Reproduce the entries in full. Exclude all images from the copy.

═════ Data shown ═════

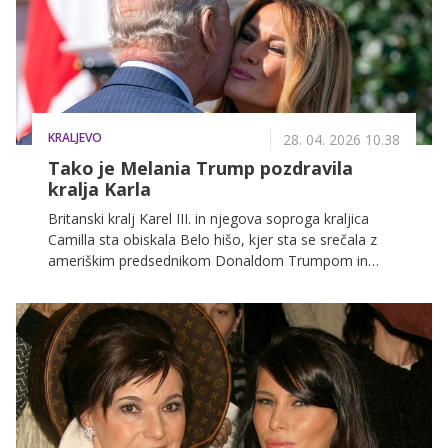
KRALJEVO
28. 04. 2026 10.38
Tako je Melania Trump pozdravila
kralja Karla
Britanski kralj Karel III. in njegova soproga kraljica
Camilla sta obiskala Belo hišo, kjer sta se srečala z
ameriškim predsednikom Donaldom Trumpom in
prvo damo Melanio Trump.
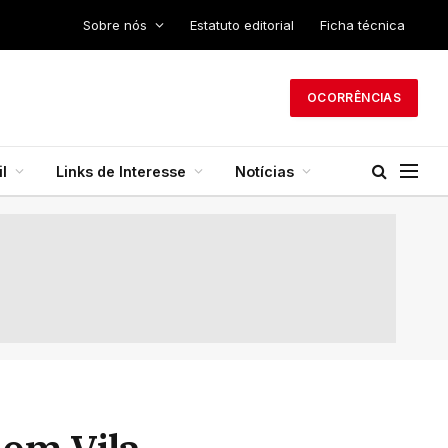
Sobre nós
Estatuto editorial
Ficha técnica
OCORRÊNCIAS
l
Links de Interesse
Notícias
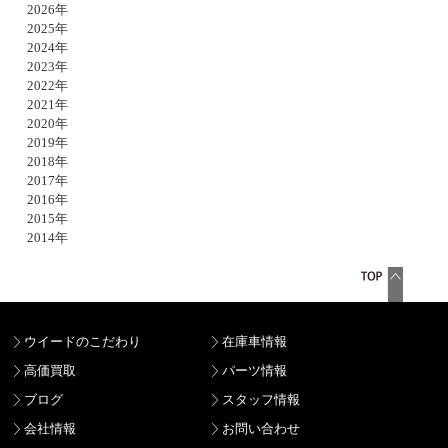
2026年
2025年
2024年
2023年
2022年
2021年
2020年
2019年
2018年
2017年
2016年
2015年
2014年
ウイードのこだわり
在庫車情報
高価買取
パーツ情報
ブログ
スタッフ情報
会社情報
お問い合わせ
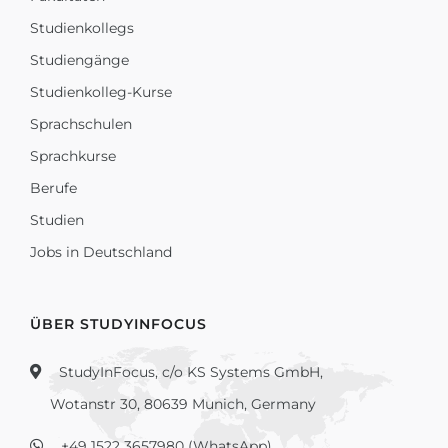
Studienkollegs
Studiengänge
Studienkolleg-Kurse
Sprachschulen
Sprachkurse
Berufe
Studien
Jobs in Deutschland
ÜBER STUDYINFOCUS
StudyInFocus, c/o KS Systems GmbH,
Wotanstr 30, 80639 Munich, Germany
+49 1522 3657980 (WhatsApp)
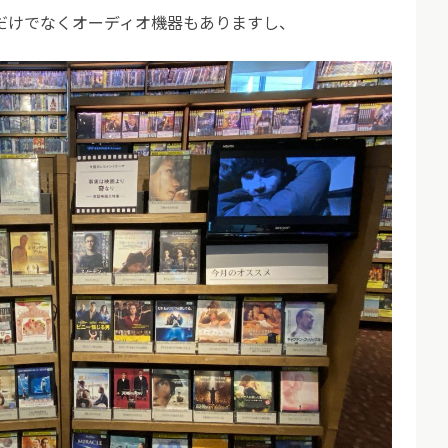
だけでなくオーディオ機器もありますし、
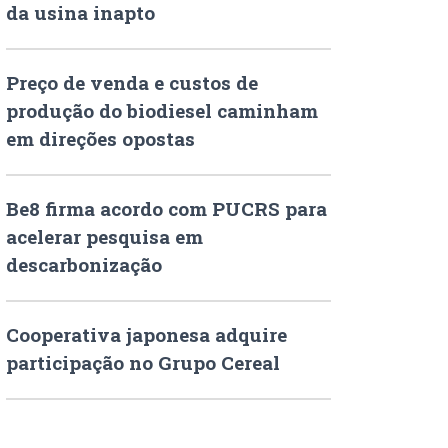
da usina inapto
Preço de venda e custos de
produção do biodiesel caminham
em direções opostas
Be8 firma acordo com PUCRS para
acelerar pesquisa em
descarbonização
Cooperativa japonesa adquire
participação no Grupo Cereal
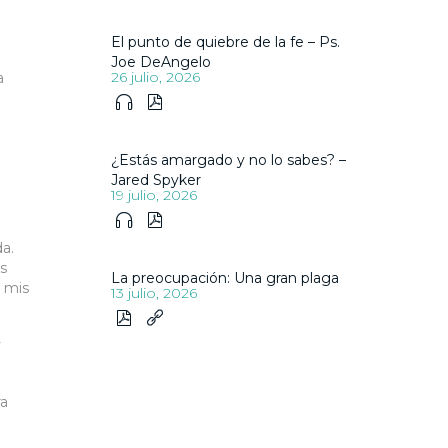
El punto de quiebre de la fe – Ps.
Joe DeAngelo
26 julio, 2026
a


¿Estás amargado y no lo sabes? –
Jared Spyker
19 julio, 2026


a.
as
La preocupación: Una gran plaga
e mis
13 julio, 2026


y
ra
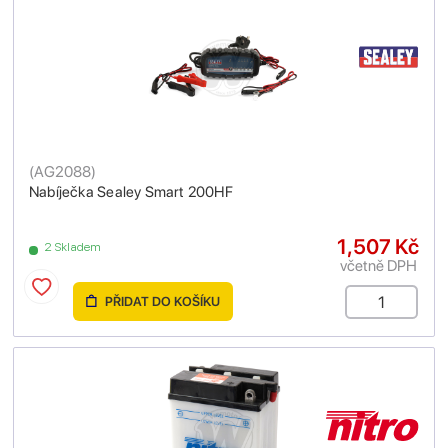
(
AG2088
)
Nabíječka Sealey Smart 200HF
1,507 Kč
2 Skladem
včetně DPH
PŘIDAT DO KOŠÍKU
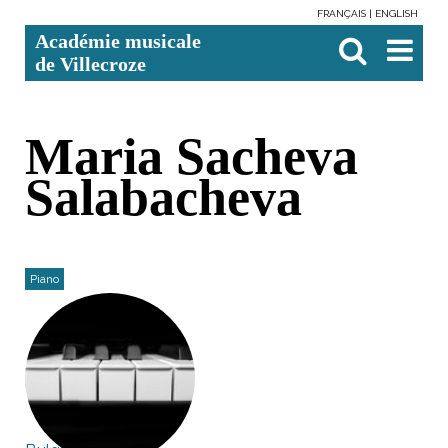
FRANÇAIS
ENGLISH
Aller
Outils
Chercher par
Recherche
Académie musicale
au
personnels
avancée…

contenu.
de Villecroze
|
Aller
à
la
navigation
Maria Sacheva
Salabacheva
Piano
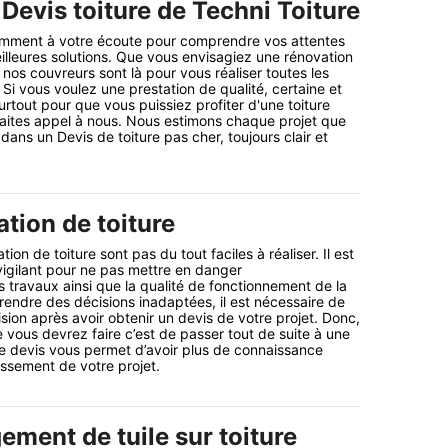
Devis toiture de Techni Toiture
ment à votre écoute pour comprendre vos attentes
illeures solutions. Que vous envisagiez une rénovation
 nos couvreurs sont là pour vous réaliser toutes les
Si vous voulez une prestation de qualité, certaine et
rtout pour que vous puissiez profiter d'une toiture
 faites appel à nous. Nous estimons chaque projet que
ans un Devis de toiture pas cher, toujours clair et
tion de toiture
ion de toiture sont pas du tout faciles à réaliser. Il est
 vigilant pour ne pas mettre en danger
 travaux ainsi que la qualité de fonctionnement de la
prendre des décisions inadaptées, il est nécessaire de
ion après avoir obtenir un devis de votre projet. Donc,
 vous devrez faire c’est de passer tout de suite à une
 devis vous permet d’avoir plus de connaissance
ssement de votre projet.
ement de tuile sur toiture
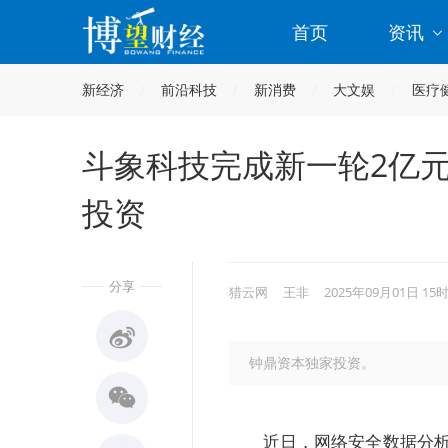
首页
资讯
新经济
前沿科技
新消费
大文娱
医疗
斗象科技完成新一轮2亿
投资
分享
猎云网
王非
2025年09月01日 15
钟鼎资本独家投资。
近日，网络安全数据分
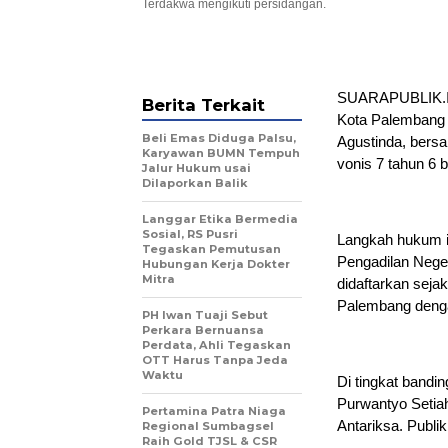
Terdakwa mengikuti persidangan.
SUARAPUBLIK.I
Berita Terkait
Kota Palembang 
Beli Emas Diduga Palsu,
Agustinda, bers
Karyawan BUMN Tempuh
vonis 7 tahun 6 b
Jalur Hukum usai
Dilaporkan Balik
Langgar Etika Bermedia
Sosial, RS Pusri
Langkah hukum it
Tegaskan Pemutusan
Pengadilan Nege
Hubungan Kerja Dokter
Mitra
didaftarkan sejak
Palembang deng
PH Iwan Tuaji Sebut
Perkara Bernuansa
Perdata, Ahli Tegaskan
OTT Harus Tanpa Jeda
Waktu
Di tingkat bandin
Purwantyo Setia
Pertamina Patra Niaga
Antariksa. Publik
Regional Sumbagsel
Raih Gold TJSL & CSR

═════

▶ [Answer to this task]
KRALJEVO
28. 04. 2026 10.38
Tako je Melania Trump pozdravila
kralja Karla
Britanski kralj Karel III. in njegova soproga kraljica
Camilla sta obiskala Belo hišo, kjer sta se srečala z
ameriškim predsednikom Donaldom Trumpom in
prvo damo Melanio Trump.
Sobre nós
Estatuto editorial
Ficha técnica
OCORRÊNCIAS
l
Links de Interesse
Notícias
2026年
2025年
2024年
2023年
2022年
2021年
2020年
2019年
2018年
2017年
2016年
2015年
2014年
ウイードのこだわり
在庫車情報
高価買取
パーツ情報
ブログ
スタッフ情報
会社情報
お問い合わせ
Studienkollegs
Studiengänge
Studienkolleg-Kurse
Sprachschulen
Sprachkurse
Berufe
Studien
Jobs in Deutschland
ÜBER STUDYINFOCUS
StudyInFocus, c/o KS Systems GmbH,
Wotanstr 30, 80639 Munich, Germany
+49 1522 3657980 (WhatsApp)
だけでなくオーディオ機器もありますし、
da usina inapto
Preço de venda e custos de
produção do biodiesel caminham
em direções opostas
Be8 firma acordo com PUCRS para
acelerar pesquisa em
descarbonização
Cooperativa japonesa adquire
participação no Grupo Cereal
El punto de quiebre de la fe – Ps.
Joe DeAngelo
26 julio, 2026
a


¿Estás amargado y no lo sabes? –
Jared Spyker
19 julio, 2026


a.
as
La preocupación: Una gran plaga
e mis
13 julio, 2026


y
ra
(
AG2088
)
Nabíječka Sealey Smart 200HF
1,507 Kč
2 Skladem
včetně DPH
PŘIDAT DO KOŠÍKU
FRANÇAIS
ENGLISH
Aller
Outils
Chercher par
Recherche
Académie musicale
au
personnels
avancée…

contenu.
de Villecroze
|
Aller
à
la
navigation
Maria Sacheva
Salabacheva
Piano
Devis toiture de Techni Toiture
ment à votre écoute pour comprendre vos attentes
illeures solutions. Que vous envisagiez une rénovation
 nos couvreurs sont là pour vous réaliser toutes les
Si vous voulez une prestation de qualité, certaine et
rtout pour que vous puissiez profiter d'une toiture
 faites appel à nous. Nous estimons chaque projet que
ans un Devis de toiture pas cher, toujours clair et
tion de toiture
ion de toiture sont pas du tout faciles à réaliser. Il est
 vigilant pour ne pas mettre en danger
 travaux ainsi que la qualité de fonctionnement de la
prendre des décisions inadaptées, il est nécessaire de
ion après avoir obtenir un devis de votre projet. Donc,
 vous devrez faire c’est de passer tout de suite à une
 devis vous permet d’avoir plus de connaissance
ssement de votre projet.
ement de tuile sur toiture
首页
资讯
新经济
前沿科技
新消费
大文娱
医疗
斗象科技完成新一轮2亿
投资
分享
猎云网
王非
2025年09月01日 15
钟鼎资本独家投资。
近日，网络安全数据分
Terdakwa mengikuti persidangan.
SUARAPUBLIK.I
Berita Terkait
Kota Palembang 
Beli Emas Diduga Palsu,
Agustinda, bers
Karyawan BUMN Tempuh
vonis 7 tahun 6 b
Jalur Hukum usai
Dilaporkan Balik
Langgar Etika Bermedia
Sosial, RS Pusri
Langkah hukum it
Tegaskan Pemutusan
Pengadilan Nege
Hubungan Kerja Dokter
Mitra
didaftarkan sejak
Palembang deng
PH Iwan Tuaji Sebut
Perkara Bernuansa
Perdata, Ahli Tegaskan
OTT Harus Tanpa Jeda
Waktu
Di tingkat bandin
Purwantyo Setia
Pertamina Patra Niaga
Antariksa. Publik
Regional Sumbagsel
Raih Gold TJSL & CSR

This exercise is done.